Le kundalini yoga est un exercice complet du corps et de l’esprit, conjuguant postures tenues longtemps et savamment enchaînées, concentration mentale (yeux fermés tout au long de la séance, guidée par la parole de la professeure), écoute de la musique légère diffusée, chant de mantras, temps de méditation, techniques de souffle, techniques de contractions, pratique répétée de la « respiration du feu ». Pratiques qui semblent ne demander, lorsqu’on les accomplit, que très peu d’efforts, voire aucun effort, et qui s’avèrent pourtant solliciter profondément le corps – en témoignent les moments où durant la séance le sang se met à chauffer sans raison apparente, puis l’état presque second dans lequel on en sort, et, du moins pour moi après un long temps sans exercice, les courbatures du lendemain, des cuisses aux épaules en passant par les abdos.
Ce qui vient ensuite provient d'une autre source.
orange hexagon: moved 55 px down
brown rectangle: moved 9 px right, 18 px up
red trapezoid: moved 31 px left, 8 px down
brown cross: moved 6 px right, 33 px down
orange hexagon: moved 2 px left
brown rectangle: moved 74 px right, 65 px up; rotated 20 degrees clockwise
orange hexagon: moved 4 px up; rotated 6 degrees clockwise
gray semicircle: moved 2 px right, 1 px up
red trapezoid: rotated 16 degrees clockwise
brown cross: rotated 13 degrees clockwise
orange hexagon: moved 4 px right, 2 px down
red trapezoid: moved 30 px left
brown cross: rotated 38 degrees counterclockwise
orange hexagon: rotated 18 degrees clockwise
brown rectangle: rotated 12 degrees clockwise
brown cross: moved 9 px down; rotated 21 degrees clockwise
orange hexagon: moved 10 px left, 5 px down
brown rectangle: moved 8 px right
Diagramma-chakra-kundaliniLe travail ne s’exerce pas seulement sur les muscles et les articulations, mais aussi sur les organes, la circulation du sang, l’oxygénation, notamment du cerveau. Dès le premier cours, il est clair qu’il s’agit d’une pratique puissante (d’ailleurs dangereuse pour les personnes qui ont ou ont eu des problèmes psychiatriques). Une pratique spirituelle autant que physique. Kundalini, du mot sanskrit kundala qui signifie « entouré en spirale », désigne « une puissante énergie spirituelle lovée dans la base de la colonne vertébrale », une « énergie cosmique » (article détaillé : wikipédia). Très ancien, le kundalini yoga a été aussi appelé rāja yoga, yoga royal.
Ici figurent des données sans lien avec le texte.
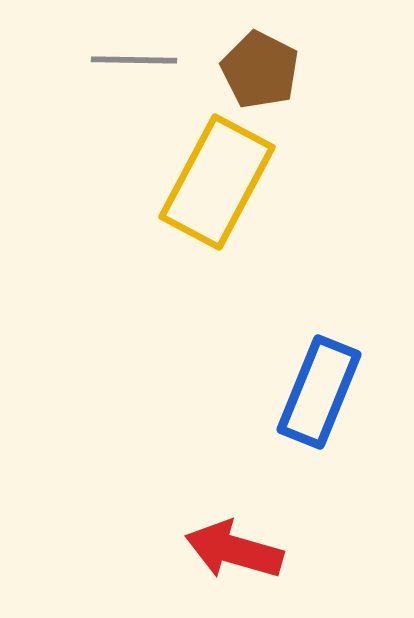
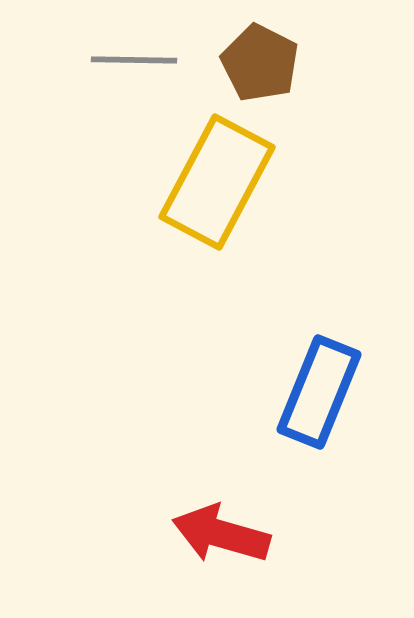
brown pentagon: moved 7 px up
red arrow: moved 13 px left, 16 px up
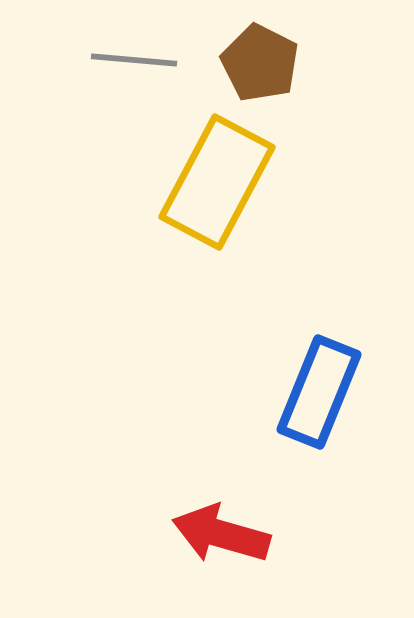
gray line: rotated 4 degrees clockwise
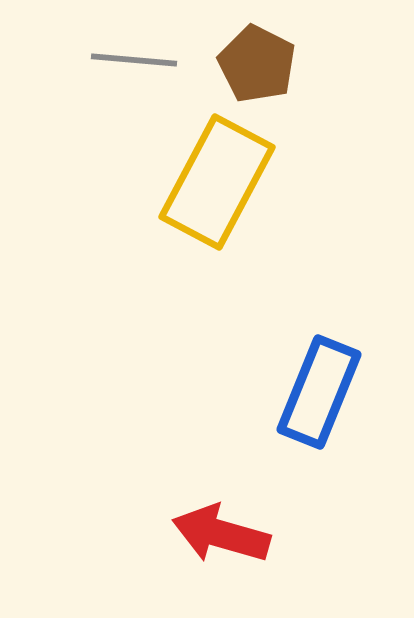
brown pentagon: moved 3 px left, 1 px down
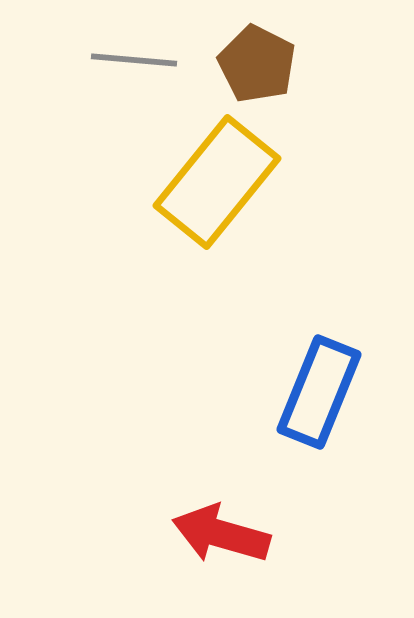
yellow rectangle: rotated 11 degrees clockwise
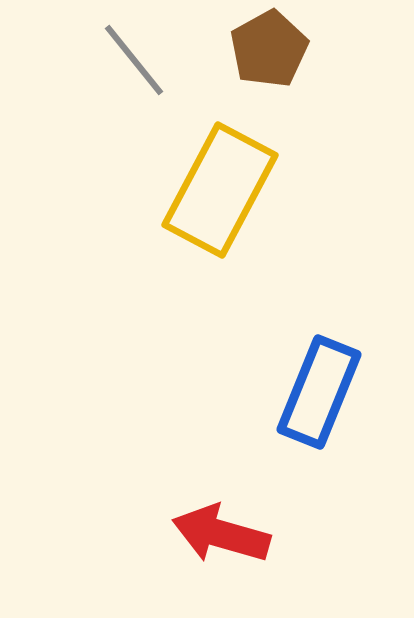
gray line: rotated 46 degrees clockwise
brown pentagon: moved 12 px right, 15 px up; rotated 16 degrees clockwise
yellow rectangle: moved 3 px right, 8 px down; rotated 11 degrees counterclockwise
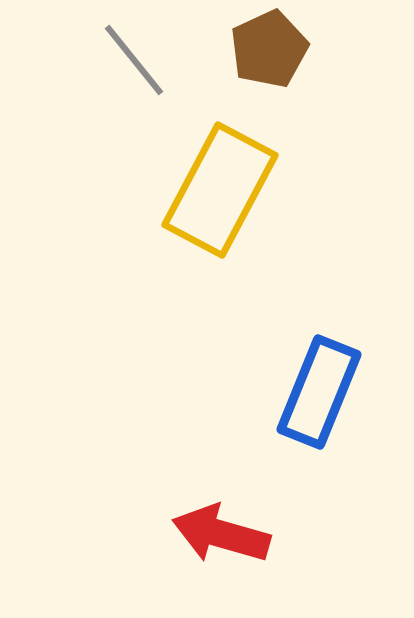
brown pentagon: rotated 4 degrees clockwise
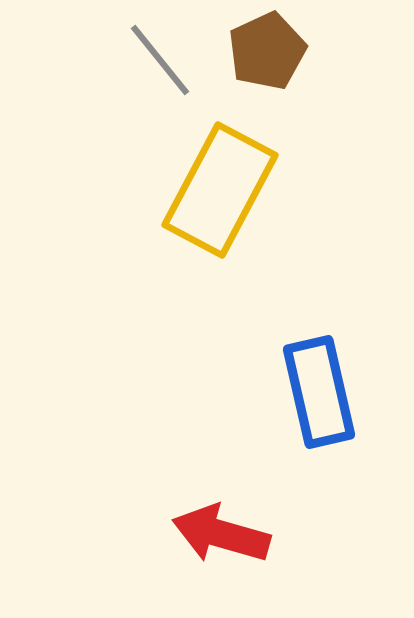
brown pentagon: moved 2 px left, 2 px down
gray line: moved 26 px right
blue rectangle: rotated 35 degrees counterclockwise
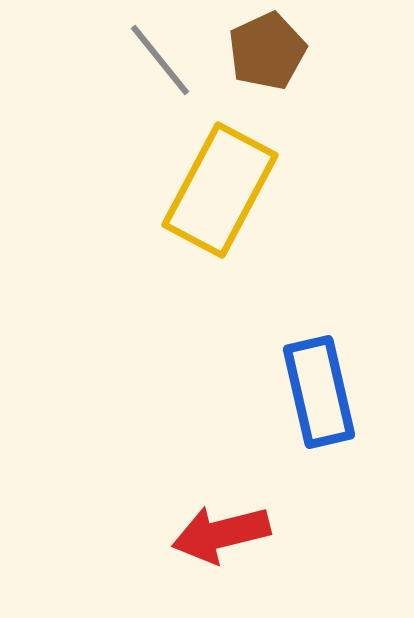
red arrow: rotated 30 degrees counterclockwise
J’ai pratiqué au fil des années différentes formes de gym et de danse ; celles et ceux qui sont dans ce cas et savent donc contrôler les postures pour ne pas se faire mal peuvent s’initier au yoga sur Internet, s’il n’y a pas de cours assez bon marché à proximité ; mais je recommanderais au moins quelques cours en salle pour bien se pénétrer de l’esprit du kundalini. Il n’est pas indispensable d’être particulièrement souple, la souplesse s’acquiert avec la pratique. Personnellement j’ai  perdu un peu de souplesse avec les traumatismes chirurgicaux, mais il m’en restait assez pour pouvoir réaliser toutes les postures. J’espère retrouver toute ma souplesse originelle (par exemple, je réussis encore, à très peu près, l’exercice consistant à, couchée sur le dos, lancer les jambes derrière la tête jusqu’à toucher le sol des pieds, mais je ne peux plus du tout, comme je m’amusais à le faire avant, (mais cela ne nous a pas été demandé) ramener de là mes genoux au sol de chaque côté de ma tête pour l’encadrer), j’espère même l’améliorer. En tout cas j’ai été si satisfaite que j’ai changé mon cours hebdomadaire d’une heure pour un cours d’une heure et demie. Notre corps aussi veut être savant, apprenant.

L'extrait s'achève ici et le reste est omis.